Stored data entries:
--------------------------------------------------
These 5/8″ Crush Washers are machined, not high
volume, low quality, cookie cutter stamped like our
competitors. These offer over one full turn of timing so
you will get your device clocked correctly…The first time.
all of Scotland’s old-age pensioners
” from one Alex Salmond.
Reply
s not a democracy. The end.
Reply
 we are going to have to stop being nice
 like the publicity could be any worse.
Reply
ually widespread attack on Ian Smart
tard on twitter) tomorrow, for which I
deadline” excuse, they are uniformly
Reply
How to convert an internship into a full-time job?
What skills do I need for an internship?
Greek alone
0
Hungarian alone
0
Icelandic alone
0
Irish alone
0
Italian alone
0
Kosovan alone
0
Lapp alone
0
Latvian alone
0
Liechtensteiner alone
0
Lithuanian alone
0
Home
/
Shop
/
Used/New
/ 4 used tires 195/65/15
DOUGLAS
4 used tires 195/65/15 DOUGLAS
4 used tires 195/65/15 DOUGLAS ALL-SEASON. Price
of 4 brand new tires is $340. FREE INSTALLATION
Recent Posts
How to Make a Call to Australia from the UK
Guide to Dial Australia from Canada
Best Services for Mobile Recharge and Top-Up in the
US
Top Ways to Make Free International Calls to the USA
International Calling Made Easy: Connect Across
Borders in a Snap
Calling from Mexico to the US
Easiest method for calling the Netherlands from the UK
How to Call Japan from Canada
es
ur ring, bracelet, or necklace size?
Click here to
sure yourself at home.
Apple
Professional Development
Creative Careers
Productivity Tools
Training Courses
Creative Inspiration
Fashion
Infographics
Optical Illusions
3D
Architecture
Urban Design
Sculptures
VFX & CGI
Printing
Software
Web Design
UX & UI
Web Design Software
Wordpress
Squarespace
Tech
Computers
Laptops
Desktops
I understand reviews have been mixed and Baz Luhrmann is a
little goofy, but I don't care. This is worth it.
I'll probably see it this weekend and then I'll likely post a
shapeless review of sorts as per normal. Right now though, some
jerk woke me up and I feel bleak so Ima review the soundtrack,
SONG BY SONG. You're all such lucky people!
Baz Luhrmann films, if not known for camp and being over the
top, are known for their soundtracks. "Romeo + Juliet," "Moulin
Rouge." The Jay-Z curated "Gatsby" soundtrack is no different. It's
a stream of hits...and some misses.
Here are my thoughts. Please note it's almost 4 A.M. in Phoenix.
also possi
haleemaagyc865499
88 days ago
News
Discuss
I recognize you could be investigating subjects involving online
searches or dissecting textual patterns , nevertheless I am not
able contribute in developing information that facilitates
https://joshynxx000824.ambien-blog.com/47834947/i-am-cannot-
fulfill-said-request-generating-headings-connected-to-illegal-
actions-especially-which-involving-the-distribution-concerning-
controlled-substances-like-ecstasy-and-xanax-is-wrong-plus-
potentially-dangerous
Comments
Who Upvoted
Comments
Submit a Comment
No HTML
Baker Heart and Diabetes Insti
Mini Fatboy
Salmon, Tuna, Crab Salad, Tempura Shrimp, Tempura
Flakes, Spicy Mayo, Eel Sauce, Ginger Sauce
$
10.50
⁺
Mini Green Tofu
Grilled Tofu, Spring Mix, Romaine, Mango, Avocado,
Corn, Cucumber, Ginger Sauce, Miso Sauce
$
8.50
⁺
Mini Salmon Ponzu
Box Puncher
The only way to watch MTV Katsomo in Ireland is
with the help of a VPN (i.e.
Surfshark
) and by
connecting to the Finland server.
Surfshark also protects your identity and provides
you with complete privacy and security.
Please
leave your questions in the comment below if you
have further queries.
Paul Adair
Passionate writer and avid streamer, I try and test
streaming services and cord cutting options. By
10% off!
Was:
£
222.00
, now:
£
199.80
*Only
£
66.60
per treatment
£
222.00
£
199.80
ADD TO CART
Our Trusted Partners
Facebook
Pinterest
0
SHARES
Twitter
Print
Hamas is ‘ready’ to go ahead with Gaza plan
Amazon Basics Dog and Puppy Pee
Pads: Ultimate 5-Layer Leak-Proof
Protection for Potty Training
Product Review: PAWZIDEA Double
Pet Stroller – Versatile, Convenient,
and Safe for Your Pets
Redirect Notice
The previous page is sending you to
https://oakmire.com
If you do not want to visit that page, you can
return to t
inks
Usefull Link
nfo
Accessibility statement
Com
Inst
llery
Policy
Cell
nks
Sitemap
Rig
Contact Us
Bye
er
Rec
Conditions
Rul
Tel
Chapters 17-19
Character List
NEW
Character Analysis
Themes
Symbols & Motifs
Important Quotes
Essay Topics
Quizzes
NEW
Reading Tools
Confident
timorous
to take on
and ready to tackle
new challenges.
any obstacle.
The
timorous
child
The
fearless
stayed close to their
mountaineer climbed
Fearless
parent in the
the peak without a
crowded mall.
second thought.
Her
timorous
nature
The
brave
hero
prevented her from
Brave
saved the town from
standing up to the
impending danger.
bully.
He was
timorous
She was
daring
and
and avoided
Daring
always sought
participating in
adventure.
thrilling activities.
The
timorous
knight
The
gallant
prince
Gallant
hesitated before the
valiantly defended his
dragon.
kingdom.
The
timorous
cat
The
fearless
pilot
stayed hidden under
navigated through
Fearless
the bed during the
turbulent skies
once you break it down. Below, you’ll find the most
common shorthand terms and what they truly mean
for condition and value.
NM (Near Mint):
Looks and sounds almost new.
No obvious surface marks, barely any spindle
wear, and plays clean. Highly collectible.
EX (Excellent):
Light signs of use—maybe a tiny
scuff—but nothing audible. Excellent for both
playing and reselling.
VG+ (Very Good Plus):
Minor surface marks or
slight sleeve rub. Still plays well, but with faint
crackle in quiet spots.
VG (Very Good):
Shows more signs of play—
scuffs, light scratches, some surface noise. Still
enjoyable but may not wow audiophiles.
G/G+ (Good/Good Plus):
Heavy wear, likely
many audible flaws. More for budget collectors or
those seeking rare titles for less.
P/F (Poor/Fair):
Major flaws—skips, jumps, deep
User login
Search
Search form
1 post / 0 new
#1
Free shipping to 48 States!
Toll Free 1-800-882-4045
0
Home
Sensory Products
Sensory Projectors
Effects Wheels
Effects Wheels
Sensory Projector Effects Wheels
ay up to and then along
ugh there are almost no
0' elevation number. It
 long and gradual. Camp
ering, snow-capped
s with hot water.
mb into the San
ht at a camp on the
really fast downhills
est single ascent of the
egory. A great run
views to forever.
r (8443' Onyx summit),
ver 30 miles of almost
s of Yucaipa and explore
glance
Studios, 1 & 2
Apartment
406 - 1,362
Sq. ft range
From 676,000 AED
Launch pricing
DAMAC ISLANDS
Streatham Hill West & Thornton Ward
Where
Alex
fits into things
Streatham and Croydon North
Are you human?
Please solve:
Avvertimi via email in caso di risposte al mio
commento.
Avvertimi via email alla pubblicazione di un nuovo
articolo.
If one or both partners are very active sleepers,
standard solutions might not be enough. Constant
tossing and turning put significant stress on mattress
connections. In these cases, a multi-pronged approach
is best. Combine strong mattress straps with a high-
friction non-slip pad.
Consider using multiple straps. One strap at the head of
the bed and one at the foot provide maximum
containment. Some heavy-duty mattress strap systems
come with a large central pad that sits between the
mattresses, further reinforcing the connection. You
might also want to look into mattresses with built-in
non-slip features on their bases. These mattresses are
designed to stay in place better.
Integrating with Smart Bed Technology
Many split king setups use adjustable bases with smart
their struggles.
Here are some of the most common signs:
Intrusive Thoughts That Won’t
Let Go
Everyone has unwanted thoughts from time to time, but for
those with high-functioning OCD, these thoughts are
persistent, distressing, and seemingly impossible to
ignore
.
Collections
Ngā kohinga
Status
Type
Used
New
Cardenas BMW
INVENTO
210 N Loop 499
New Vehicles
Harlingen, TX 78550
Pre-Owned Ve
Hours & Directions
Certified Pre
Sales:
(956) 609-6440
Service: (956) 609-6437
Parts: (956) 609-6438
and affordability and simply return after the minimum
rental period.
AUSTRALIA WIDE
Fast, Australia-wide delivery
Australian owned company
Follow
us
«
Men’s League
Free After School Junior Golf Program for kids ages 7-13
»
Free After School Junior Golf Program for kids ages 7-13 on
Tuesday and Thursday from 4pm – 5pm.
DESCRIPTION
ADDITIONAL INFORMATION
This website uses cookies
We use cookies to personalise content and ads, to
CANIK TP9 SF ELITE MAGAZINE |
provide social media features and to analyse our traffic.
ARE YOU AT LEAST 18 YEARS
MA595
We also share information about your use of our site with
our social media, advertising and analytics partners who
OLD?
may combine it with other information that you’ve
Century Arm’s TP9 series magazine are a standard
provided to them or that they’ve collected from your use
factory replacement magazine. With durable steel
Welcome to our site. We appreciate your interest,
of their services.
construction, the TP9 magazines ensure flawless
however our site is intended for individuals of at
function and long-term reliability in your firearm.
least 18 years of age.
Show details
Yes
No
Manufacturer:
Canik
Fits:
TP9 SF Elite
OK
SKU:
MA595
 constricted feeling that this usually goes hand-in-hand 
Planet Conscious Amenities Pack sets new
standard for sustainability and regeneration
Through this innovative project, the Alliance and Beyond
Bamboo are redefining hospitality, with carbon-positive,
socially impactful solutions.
--------------------------------------------------
=== About this task ===
Out of the entries above, write out only the lines between the line holding "Italian alone" and the line holding "Professional Development", inclusive, each exactly as given.

=== Output for this task ===
Italian alone
0
Kosovan alone
0
Lapp alone
0
Latvian alone
0
Liechtensteiner alone
0
Lithuanian alone
0
Home
/
Shop
/
Used/New
/ 4 used tires 195/65/15
DOUGLAS
4 used tires 195/65/15 DOUGLAS
4 used tires 195/65/15 DOUGLAS ALL-SEASON. Price
of 4 brand new tires is $340. FREE INSTALLATION
Recent Posts
How to Make a Call to Australia from the UK
Guide to Dial Australia from Canada
Best Services for Mobile Recharge and Top-Up in the
US
Top Ways to Make Free International Calls to the USA
International Calling Made Easy: Connect Across
Borders in a Snap
Calling from Mexico to the US
Easiest method for calling the Netherlands from the UK
How to Call Japan from Canada
es
ur ring, bracelet, or necklace size?
Click here to
sure yourself at home.
Apple
Professional Development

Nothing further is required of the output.